Era onde Karl Marx havia tomado alguns porres, também era onde ficava uma das lanchonetes preferidas da Madonna. Era o berço da contracultura londrina. As noites por ali eram mágicas, as luzes neons das casas de strippers ofuscavam os faróis dos carros. Os dias eram tão inebriantes quanto, bandeiras nas cores dos arco-íris dançavam com o vento, manifestações artísticas aconteciam enquanto as pessoas apreciavam seus cafés. Lá também ficavam as galerias de artes favoritas da brasileira, artes feitas por pessoas anônimas como ela que com um pouco de tinta e inspiração se expressavam e tiravam o fôlego dos frequentadores.
Por muitas razões, Carolina sabia que Soho era sua casa.
A selva de cimento na qual crescera em São Paulo a deprimia. Ainda que sua família vivesse por lá, não enxergava-se retornando de modo definitivo nem tão cedo para o estado brasileiro. Havia adoecido ali, pressionada até o talo pelas próprias expectativas.
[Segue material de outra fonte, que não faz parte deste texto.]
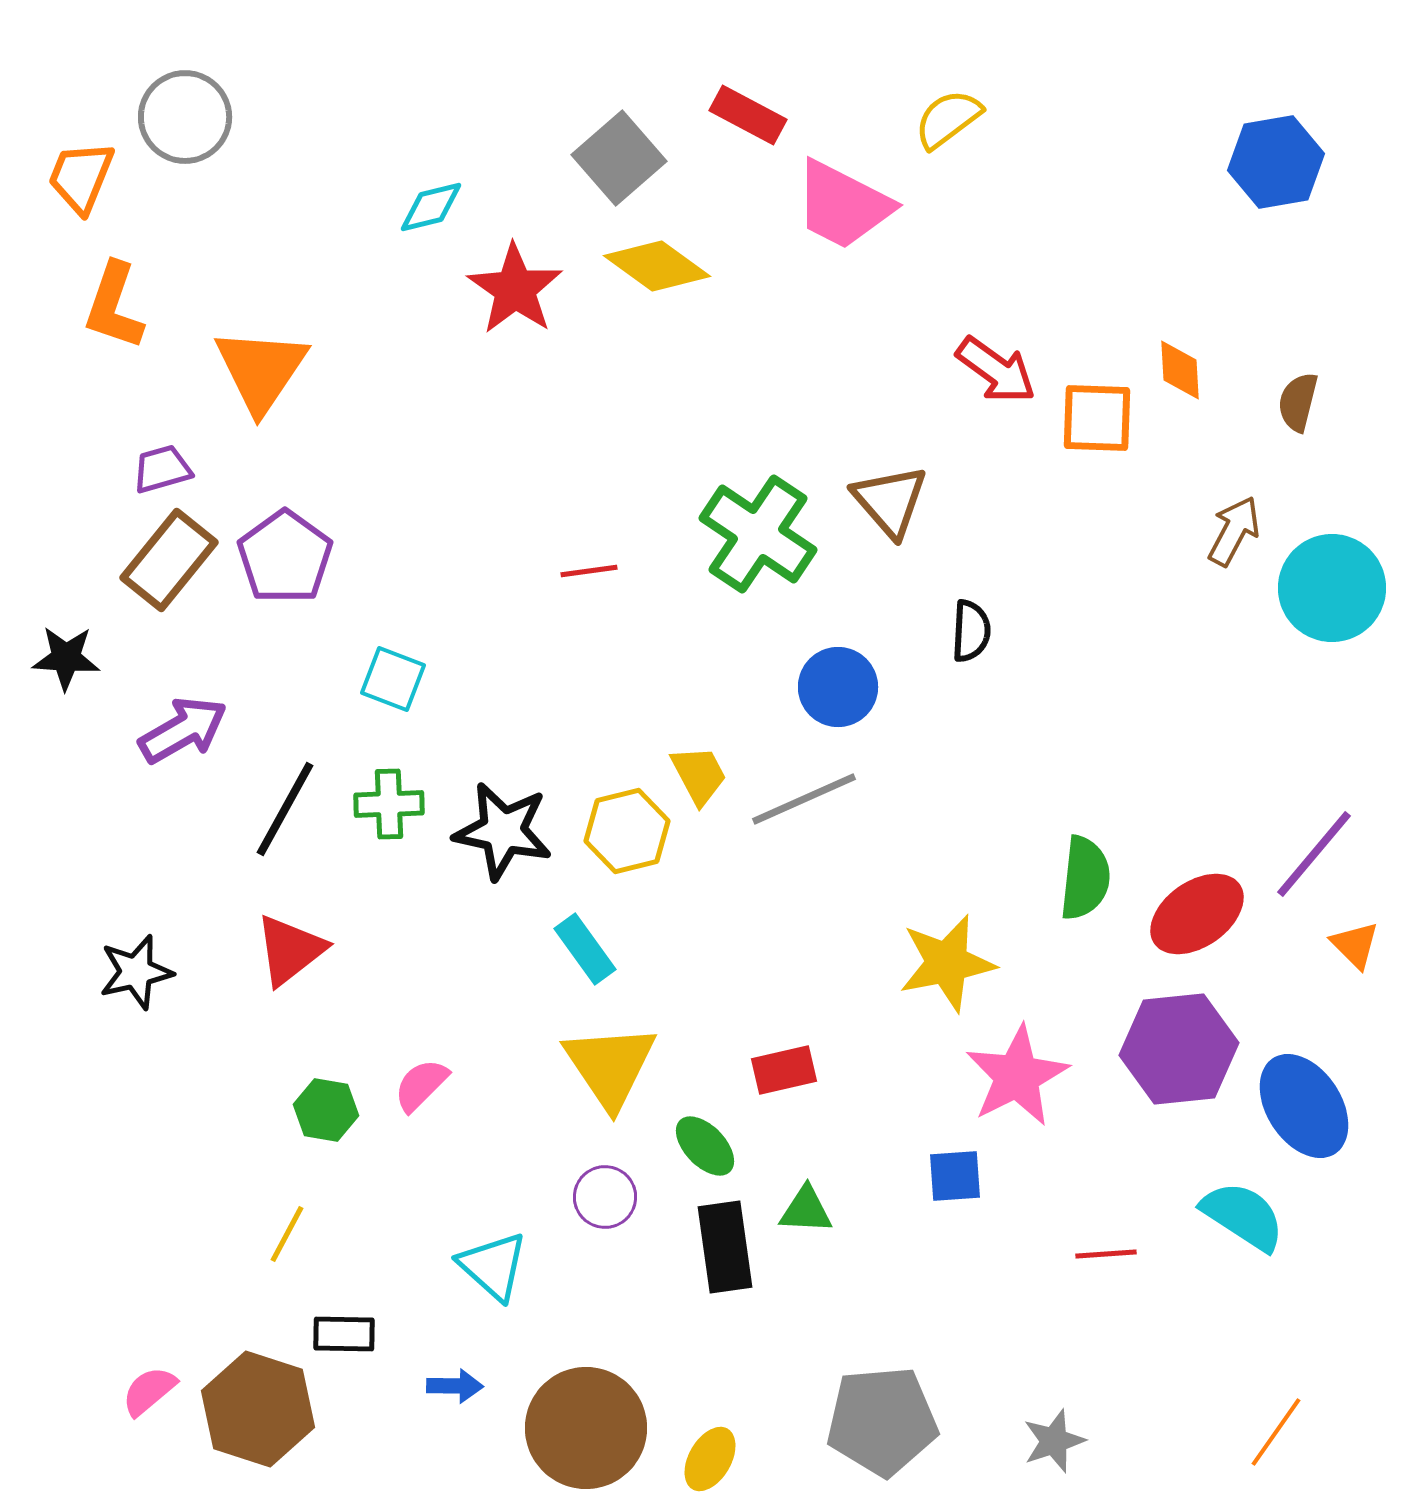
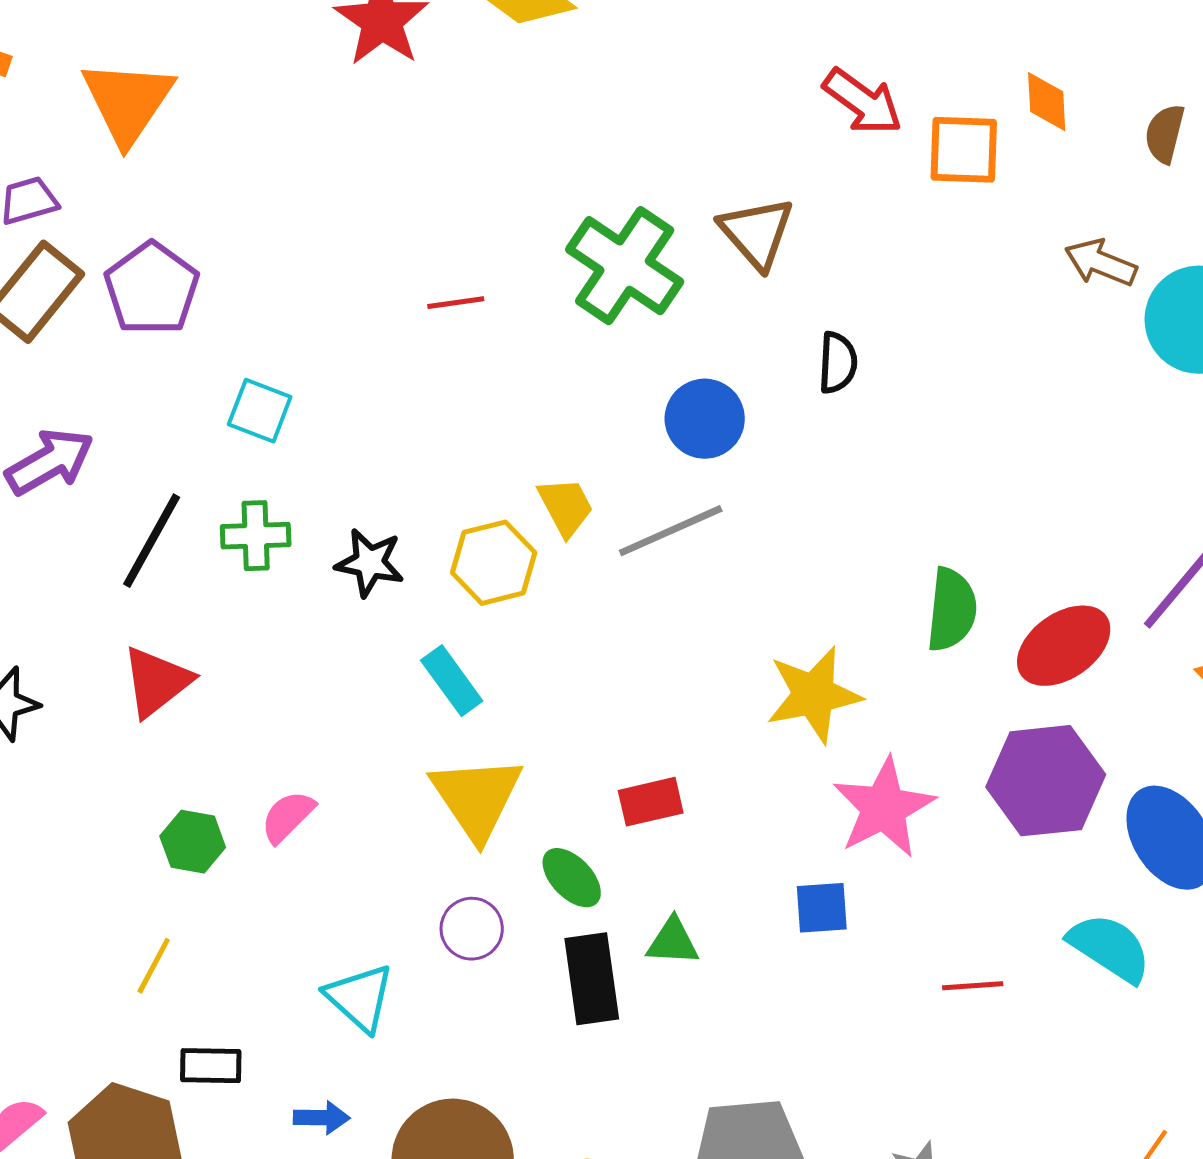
brown arrow: (1234, 531) -> (1101, 263), turned -96
black star: (503, 831) -> (370, 563), size x0.7

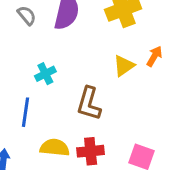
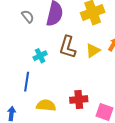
brown L-shape: (89, 104) -> (68, 47), moved
red cross: (91, 151) -> (79, 100), moved

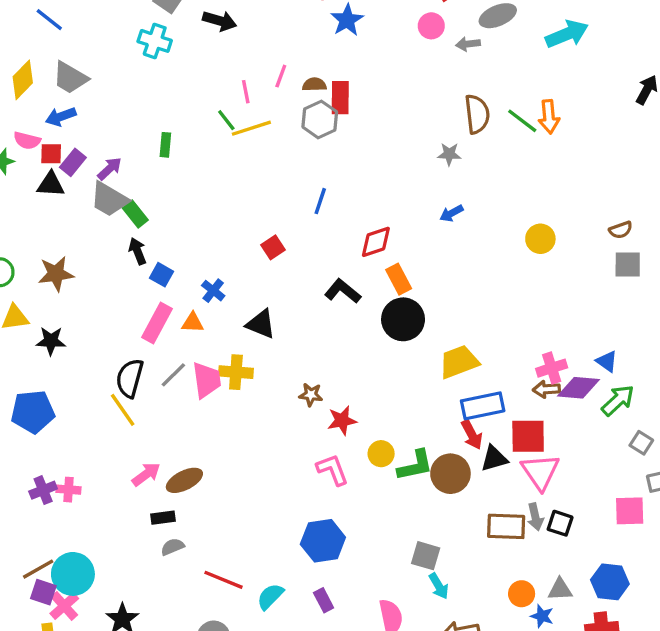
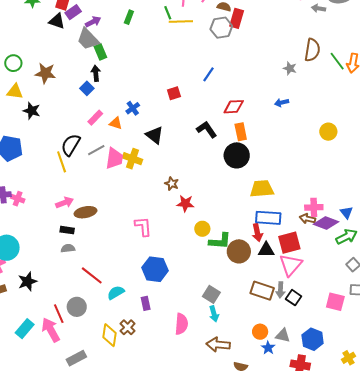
blue square: (161, 275) -> (87, 88), moved
pink rectangle: (157, 323) -> (95, 118), size x0.7
red square: (528, 436) -> (289, 243), turned -30
pink L-shape: (332, 470) -> (143, 226), moved

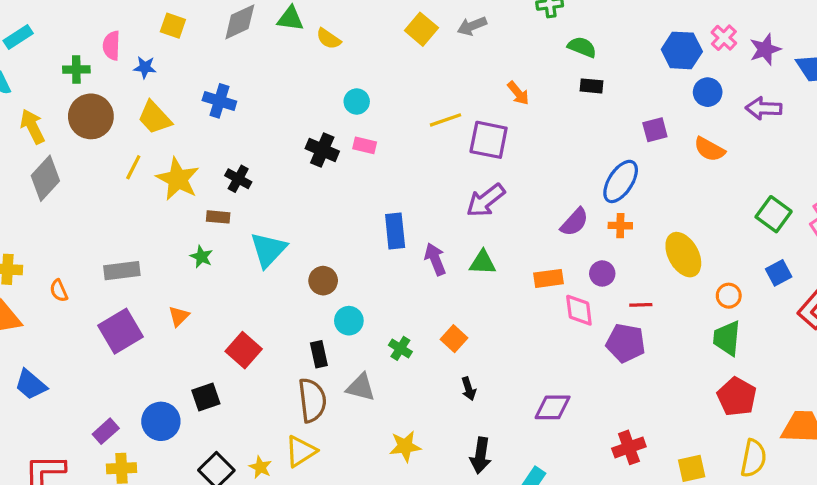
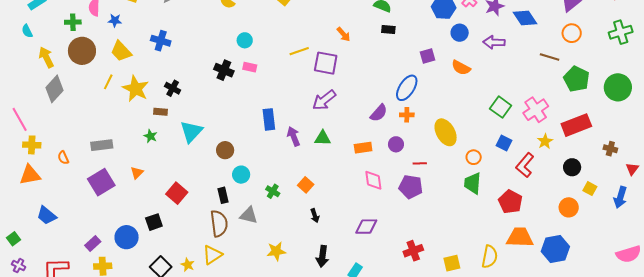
blue square: (779, 273) -> (504, 143), turned -35
pink diamond: (579, 310) -> (373, 180), moved
red pentagon: (737, 397) -> (510, 202), moved

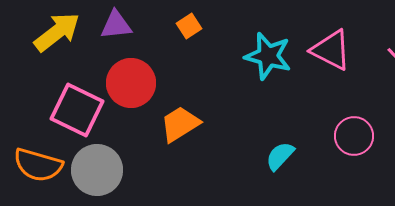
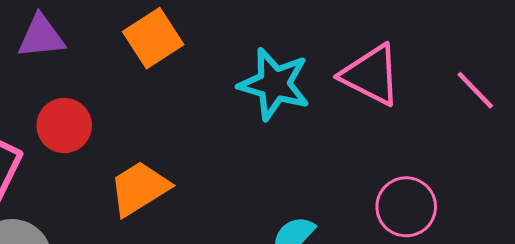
orange square: (189, 26) -> (153, 38), size x1.5
red circle: (131, 83) -> (64, 126), size x0.7

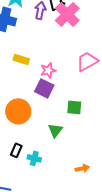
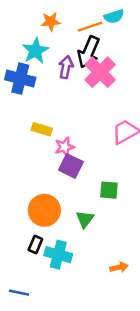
pink star: (48, 70) -> (65, 147), moved
orange circle: (18, 111) -> (44, 210), moved
cyan cross: (34, 158) -> (58, 255), size x1.5

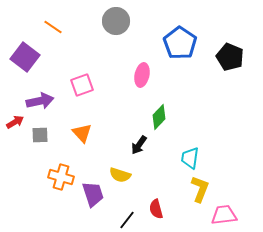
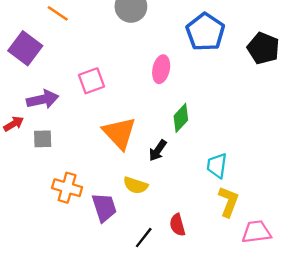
orange triangle: (82, 133) -> (119, 133), moved, size x1.5

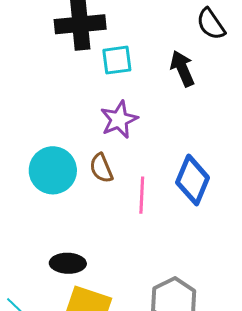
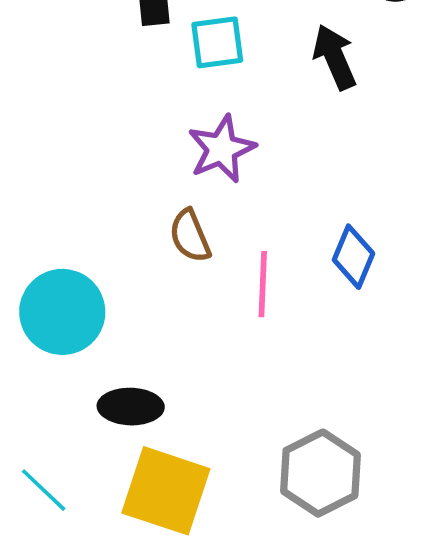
cyan circle: (53, 170) -> (62, 312), moved
blue diamond: (193, 180) -> (354, 257), size x0.7

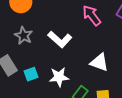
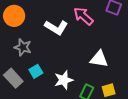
white L-shape: (60, 39) -> (56, 27), moved
cyan square: (31, 74) -> (36, 71), moved

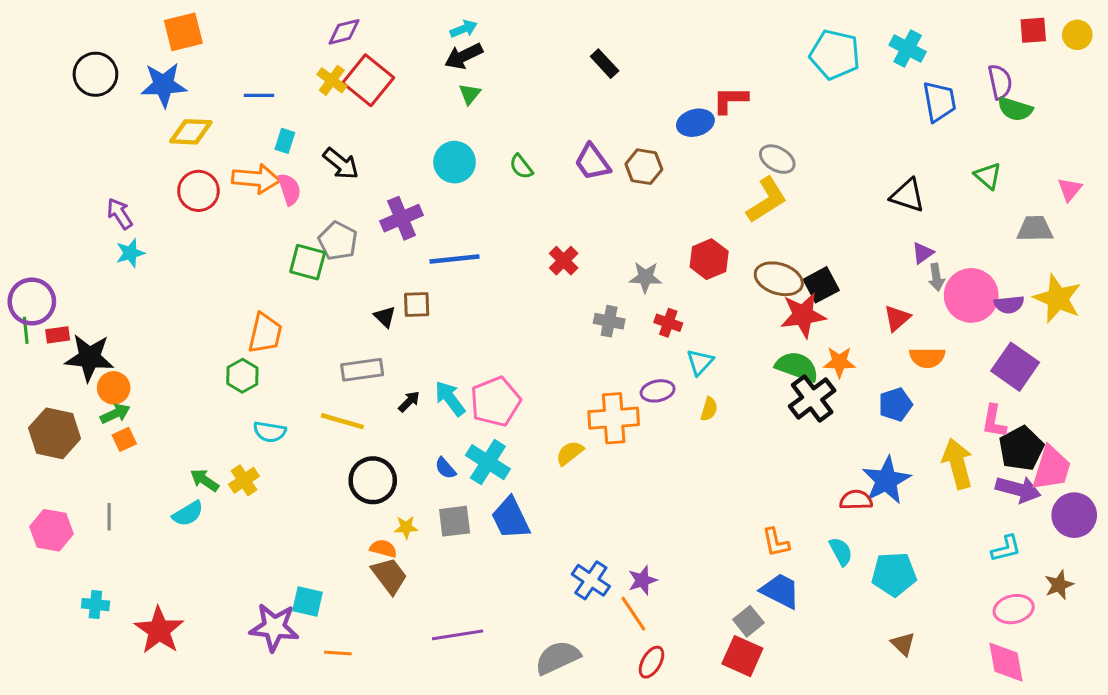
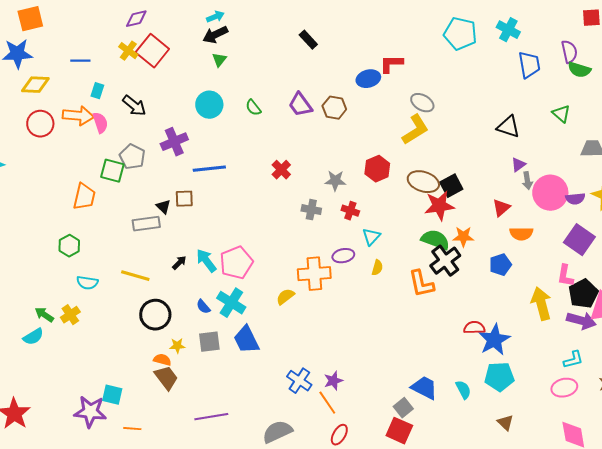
orange trapezoid: (265, 333) -> (84, 197), moved
gray rectangle: (362, 370) -> (146, 224), moved
blue star: (886, 480) -> (494, 340), moved
orange L-shape: (776, 542) -> (421, 284), moved, size x1.4
cyan semicircle: (841, 551) -> (463, 390), moved
pink ellipse: (1014, 609) -> (564, 388), moved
Toda vez que seus pais mencionavam sua volta para o país natal após o fim da bolsa, uma expressão melancólica se apoderava do doce rosto de Carol.
O pequeno apartamento alugado no qual vive simboliza sua plena independência. Tivera pela primeira vez a chance de arrumar as coisas do jeito que queria, pôde encher o lugar com suas plantas favoritas que tanto amava cultivar, manter seus vinis favoritos organizados sem se preocupar se algum deles iria sumir por causa de seu irmão ou se a sua mãe iria reclamar sobre ter se desfeito de um armário e optado por deixar suas roupas arrumadas em araras.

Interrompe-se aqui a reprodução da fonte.